– Какая милая художница! – отчего Олино сердце затрепетало и готово было сразу упасть в объятия нового знакомого.
– Может, вы и мне тоже стену оформите?
–Ну, разумеется, это же моя работа, – чуть быстрее, чем следовало бы, выпалила Оля.
Егор помолчал, секунду-другую пристально глядя на Олю. Потом обратился к Олегу:
– Хорошо рисует?
– Да вообще отлично! – весело отозвался Олег.
– Хорошо. Тогда позвоните мне в ближайшие дни. Договоримся о встрече, покажете мне свое портфолио.
Егор протянул Оле визитку и снова обратился к Олегу:
– Хочу отцу порекомендовать.
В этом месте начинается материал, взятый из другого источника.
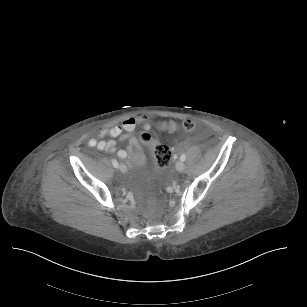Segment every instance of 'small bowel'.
Wrapping results in <instances>:
<instances>
[{"instance_id":"small-bowel-1","label":"small bowel","mask_w":307,"mask_h":307,"mask_svg":"<svg viewBox=\"0 0 307 307\" xmlns=\"http://www.w3.org/2000/svg\"><path fill=\"white\" fill-rule=\"evenodd\" d=\"M151 126L149 117L146 115H140L135 117H129L125 119L121 125H116L111 128L102 130L98 134V138H92L88 141L89 146L97 147L102 151L109 153H116L117 156L130 162L135 163L138 166H142L146 162V154L140 143V140L134 135L137 127ZM104 136H109L112 139L103 140ZM115 138L128 141L129 145L127 149H117Z\"/></svg>"}]
</instances>
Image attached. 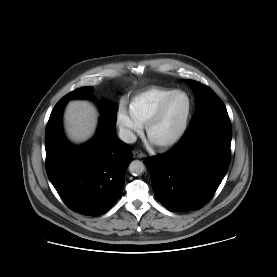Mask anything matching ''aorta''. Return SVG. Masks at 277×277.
Returning <instances> with one entry per match:
<instances>
[{
  "instance_id": "1",
  "label": "aorta",
  "mask_w": 277,
  "mask_h": 277,
  "mask_svg": "<svg viewBox=\"0 0 277 277\" xmlns=\"http://www.w3.org/2000/svg\"><path fill=\"white\" fill-rule=\"evenodd\" d=\"M145 171V166L143 164V162L139 161V160H134L130 163L129 165V172L132 175H140L141 173H143Z\"/></svg>"
}]
</instances>
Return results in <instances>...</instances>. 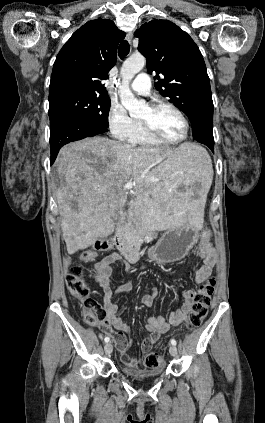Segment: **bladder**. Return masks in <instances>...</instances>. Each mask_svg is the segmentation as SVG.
<instances>
[{"label": "bladder", "mask_w": 265, "mask_h": 423, "mask_svg": "<svg viewBox=\"0 0 265 423\" xmlns=\"http://www.w3.org/2000/svg\"><path fill=\"white\" fill-rule=\"evenodd\" d=\"M124 374L134 378H148L160 375L163 372V368L154 369H142V368H131L126 365L122 366Z\"/></svg>", "instance_id": "31cf9c89"}]
</instances>
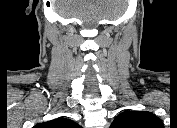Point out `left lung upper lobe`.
Listing matches in <instances>:
<instances>
[{"instance_id": "obj_1", "label": "left lung upper lobe", "mask_w": 177, "mask_h": 128, "mask_svg": "<svg viewBox=\"0 0 177 128\" xmlns=\"http://www.w3.org/2000/svg\"><path fill=\"white\" fill-rule=\"evenodd\" d=\"M161 120L147 111H125L119 114L110 128H162Z\"/></svg>"}]
</instances>
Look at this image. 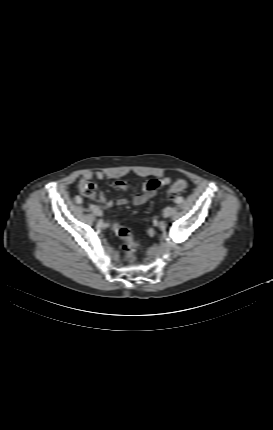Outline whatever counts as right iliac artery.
I'll return each instance as SVG.
<instances>
[{
    "label": "right iliac artery",
    "instance_id": "1",
    "mask_svg": "<svg viewBox=\"0 0 273 430\" xmlns=\"http://www.w3.org/2000/svg\"><path fill=\"white\" fill-rule=\"evenodd\" d=\"M76 203H79V204H82L83 203V200L81 199V197H79V196H76Z\"/></svg>",
    "mask_w": 273,
    "mask_h": 430
}]
</instances>
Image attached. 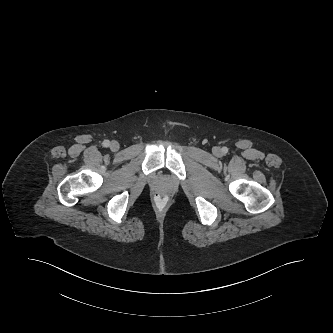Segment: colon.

Он все планирует у себя в кабинете сделать что-нибудь эдакое, а что именно, никак не может придумать.
Мужчины продолжили беседу, а Оля, словно оглушенная, смотрела на визитку, где простыми черными буквами было написано: «ЕГОР ЗАРЕЦКИЙ». Прощание с Егором Оля запомнила плохо, она была как в тумане, одновременно обрадованная знакомством, взволнованная тем, что будет дальше, смущенная своим неприглядным видом, в котором она предстала перед мужем одноклассницы.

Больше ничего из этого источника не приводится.